▸ **TASK INPUT**:

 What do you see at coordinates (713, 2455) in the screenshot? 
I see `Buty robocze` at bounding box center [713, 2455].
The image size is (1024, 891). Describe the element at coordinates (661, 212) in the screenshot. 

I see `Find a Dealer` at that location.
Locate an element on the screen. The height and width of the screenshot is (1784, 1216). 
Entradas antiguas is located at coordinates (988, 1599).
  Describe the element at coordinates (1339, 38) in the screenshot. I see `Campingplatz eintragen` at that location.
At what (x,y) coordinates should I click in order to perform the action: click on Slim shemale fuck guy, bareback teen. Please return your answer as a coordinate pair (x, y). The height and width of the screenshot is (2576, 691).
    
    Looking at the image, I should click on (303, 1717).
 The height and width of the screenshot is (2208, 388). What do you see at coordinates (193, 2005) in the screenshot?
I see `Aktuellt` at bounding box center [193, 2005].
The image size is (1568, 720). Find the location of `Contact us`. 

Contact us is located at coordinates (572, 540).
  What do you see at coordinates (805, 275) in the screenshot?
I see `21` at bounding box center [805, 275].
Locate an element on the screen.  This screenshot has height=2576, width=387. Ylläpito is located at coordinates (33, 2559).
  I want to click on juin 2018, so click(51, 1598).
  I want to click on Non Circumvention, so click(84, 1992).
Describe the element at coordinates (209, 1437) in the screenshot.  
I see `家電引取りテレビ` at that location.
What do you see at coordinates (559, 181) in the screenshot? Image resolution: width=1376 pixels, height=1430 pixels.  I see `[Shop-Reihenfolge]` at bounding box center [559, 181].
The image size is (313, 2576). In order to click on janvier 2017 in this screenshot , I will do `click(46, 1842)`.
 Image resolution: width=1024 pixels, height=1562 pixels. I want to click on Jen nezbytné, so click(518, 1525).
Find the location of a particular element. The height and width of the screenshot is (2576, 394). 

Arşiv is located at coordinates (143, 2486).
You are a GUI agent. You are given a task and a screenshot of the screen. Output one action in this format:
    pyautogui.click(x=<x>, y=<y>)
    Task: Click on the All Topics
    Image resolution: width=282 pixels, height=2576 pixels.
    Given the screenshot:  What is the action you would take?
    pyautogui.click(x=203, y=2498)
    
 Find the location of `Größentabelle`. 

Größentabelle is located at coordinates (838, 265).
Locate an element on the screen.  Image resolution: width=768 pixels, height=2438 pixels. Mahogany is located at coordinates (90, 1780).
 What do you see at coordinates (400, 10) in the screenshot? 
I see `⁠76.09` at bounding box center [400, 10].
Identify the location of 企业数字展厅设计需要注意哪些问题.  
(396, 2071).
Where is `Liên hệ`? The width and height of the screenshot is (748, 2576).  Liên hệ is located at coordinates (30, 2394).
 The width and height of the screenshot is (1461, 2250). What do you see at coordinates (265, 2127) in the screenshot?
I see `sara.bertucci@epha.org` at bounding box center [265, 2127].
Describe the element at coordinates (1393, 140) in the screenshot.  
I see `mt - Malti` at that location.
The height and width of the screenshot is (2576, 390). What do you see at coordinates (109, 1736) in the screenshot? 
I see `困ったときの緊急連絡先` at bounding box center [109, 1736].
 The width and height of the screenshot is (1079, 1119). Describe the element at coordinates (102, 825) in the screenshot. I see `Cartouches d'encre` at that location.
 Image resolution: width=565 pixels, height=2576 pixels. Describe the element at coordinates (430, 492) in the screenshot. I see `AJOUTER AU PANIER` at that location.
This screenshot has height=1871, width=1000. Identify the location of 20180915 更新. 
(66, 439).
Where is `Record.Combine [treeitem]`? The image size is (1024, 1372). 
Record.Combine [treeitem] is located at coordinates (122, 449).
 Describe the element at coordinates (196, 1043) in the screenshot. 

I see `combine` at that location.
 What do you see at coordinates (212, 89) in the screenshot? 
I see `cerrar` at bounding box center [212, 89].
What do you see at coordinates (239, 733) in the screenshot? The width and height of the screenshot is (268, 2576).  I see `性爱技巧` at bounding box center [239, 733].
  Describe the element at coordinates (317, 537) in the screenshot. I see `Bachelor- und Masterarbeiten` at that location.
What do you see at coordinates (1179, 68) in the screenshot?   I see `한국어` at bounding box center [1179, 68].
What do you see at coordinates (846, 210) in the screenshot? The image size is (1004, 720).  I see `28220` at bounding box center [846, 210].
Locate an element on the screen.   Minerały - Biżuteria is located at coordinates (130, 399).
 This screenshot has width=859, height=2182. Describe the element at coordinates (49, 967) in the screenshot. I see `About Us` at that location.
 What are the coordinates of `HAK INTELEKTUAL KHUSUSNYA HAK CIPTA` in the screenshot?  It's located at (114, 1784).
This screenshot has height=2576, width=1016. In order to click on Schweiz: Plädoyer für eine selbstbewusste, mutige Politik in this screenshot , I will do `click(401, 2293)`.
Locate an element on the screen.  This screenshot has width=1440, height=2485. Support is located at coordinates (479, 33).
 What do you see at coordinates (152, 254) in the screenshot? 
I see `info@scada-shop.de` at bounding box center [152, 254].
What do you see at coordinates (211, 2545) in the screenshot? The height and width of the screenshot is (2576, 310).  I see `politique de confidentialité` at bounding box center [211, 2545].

▸ **WORK ORDER**: Please write out every record shown above exactly as it reads.

▸ **TASK RESPONSE**:
 What do you see at coordinates (713, 2455) in the screenshot? 
I see `Buty robocze` at bounding box center [713, 2455].
The image size is (1024, 891). Describe the element at coordinates (661, 212) in the screenshot. 

I see `Find a Dealer` at that location.
Locate an element on the screen. The height and width of the screenshot is (1784, 1216). 
Entradas antiguas is located at coordinates (988, 1599).
  Describe the element at coordinates (1339, 38) in the screenshot. I see `Campingplatz eintragen` at that location.
At what (x,y) coordinates should I click in order to perform the action: click on Slim shemale fuck guy, bareback teen. Please return your answer as a coordinate pair (x, y). The height and width of the screenshot is (2576, 691).
    
    Looking at the image, I should click on (303, 1717).
 The height and width of the screenshot is (2208, 388). What do you see at coordinates (193, 2005) in the screenshot?
I see `Aktuellt` at bounding box center [193, 2005].
The image size is (1568, 720). Find the location of `Contact us`. 

Contact us is located at coordinates (572, 540).
  What do you see at coordinates (805, 275) in the screenshot?
I see `21` at bounding box center [805, 275].
Locate an element on the screen.  This screenshot has height=2576, width=387. Ylläpito is located at coordinates (33, 2559).
  I want to click on juin 2018, so click(51, 1598).
  I want to click on Non Circumvention, so click(84, 1992).
Describe the element at coordinates (209, 1437) in the screenshot.  
I see `家電引取りテレビ` at that location.
What do you see at coordinates (559, 181) in the screenshot? Image resolution: width=1376 pixels, height=1430 pixels.  I see `[Shop-Reihenfolge]` at bounding box center [559, 181].
The image size is (313, 2576). In order to click on janvier 2017 in this screenshot , I will do `click(46, 1842)`.
 Image resolution: width=1024 pixels, height=1562 pixels. I want to click on Jen nezbytné, so click(518, 1525).
Find the location of a particular element. The height and width of the screenshot is (2576, 394). 

Arşiv is located at coordinates (143, 2486).
You are a GUI agent. You are given a task and a screenshot of the screen. Output one action in this format:
    pyautogui.click(x=<x>, y=<y>)
    Task: Click on the All Topics
    Image resolution: width=282 pixels, height=2576 pixels.
    Given the screenshot:  What is the action you would take?
    pyautogui.click(x=203, y=2498)
    
 Find the location of `Größentabelle`. 

Größentabelle is located at coordinates (838, 265).
Locate an element on the screen.  Image resolution: width=768 pixels, height=2438 pixels. Mahogany is located at coordinates (90, 1780).
 What do you see at coordinates (400, 10) in the screenshot? 
I see `⁠76.09` at bounding box center [400, 10].
Identify the location of 企业数字展厅设计需要注意哪些问题.  
(396, 2071).
Where is `Liên hệ`? The width and height of the screenshot is (748, 2576).  Liên hệ is located at coordinates (30, 2394).
 The width and height of the screenshot is (1461, 2250). What do you see at coordinates (265, 2127) in the screenshot?
I see `sara.bertucci@epha.org` at bounding box center [265, 2127].
Describe the element at coordinates (1393, 140) in the screenshot.  
I see `mt - Malti` at that location.
The height and width of the screenshot is (2576, 390). What do you see at coordinates (109, 1736) in the screenshot? 
I see `困ったときの緊急連絡先` at bounding box center [109, 1736].
 The width and height of the screenshot is (1079, 1119). Describe the element at coordinates (102, 825) in the screenshot. I see `Cartouches d'encre` at that location.
 Image resolution: width=565 pixels, height=2576 pixels. Describe the element at coordinates (430, 492) in the screenshot. I see `AJOUTER AU PANIER` at that location.
This screenshot has height=1871, width=1000. Identify the location of 20180915 更新. 
(66, 439).
Where is `Record.Combine [treeitem]`? The image size is (1024, 1372). 
Record.Combine [treeitem] is located at coordinates (122, 449).
 Describe the element at coordinates (196, 1043) in the screenshot. 

I see `combine` at that location.
 What do you see at coordinates (212, 89) in the screenshot? 
I see `cerrar` at bounding box center [212, 89].
What do you see at coordinates (239, 733) in the screenshot? The width and height of the screenshot is (268, 2576).  I see `性爱技巧` at bounding box center [239, 733].
  Describe the element at coordinates (317, 537) in the screenshot. I see `Bachelor- und Masterarbeiten` at that location.
What do you see at coordinates (1179, 68) in the screenshot?   I see `한국어` at bounding box center [1179, 68].
What do you see at coordinates (846, 210) in the screenshot? The image size is (1004, 720).  I see `28220` at bounding box center [846, 210].
Locate an element on the screen.   Minerały - Biżuteria is located at coordinates (130, 399).
 This screenshot has width=859, height=2182. Describe the element at coordinates (49, 967) in the screenshot. I see `About Us` at that location.
 What are the coordinates of `HAK INTELEKTUAL KHUSUSNYA HAK CIPTA` in the screenshot?  It's located at (114, 1784).
This screenshot has height=2576, width=1016. In order to click on Schweiz: Plädoyer für eine selbstbewusste, mutige Politik in this screenshot , I will do `click(401, 2293)`.
Locate an element on the screen.  This screenshot has width=1440, height=2485. Support is located at coordinates (479, 33).
 What do you see at coordinates (152, 254) in the screenshot? 
I see `info@scada-shop.de` at bounding box center [152, 254].
What do you see at coordinates (211, 2545) in the screenshot? The height and width of the screenshot is (2576, 310).  I see `politique de confidentialité` at bounding box center [211, 2545].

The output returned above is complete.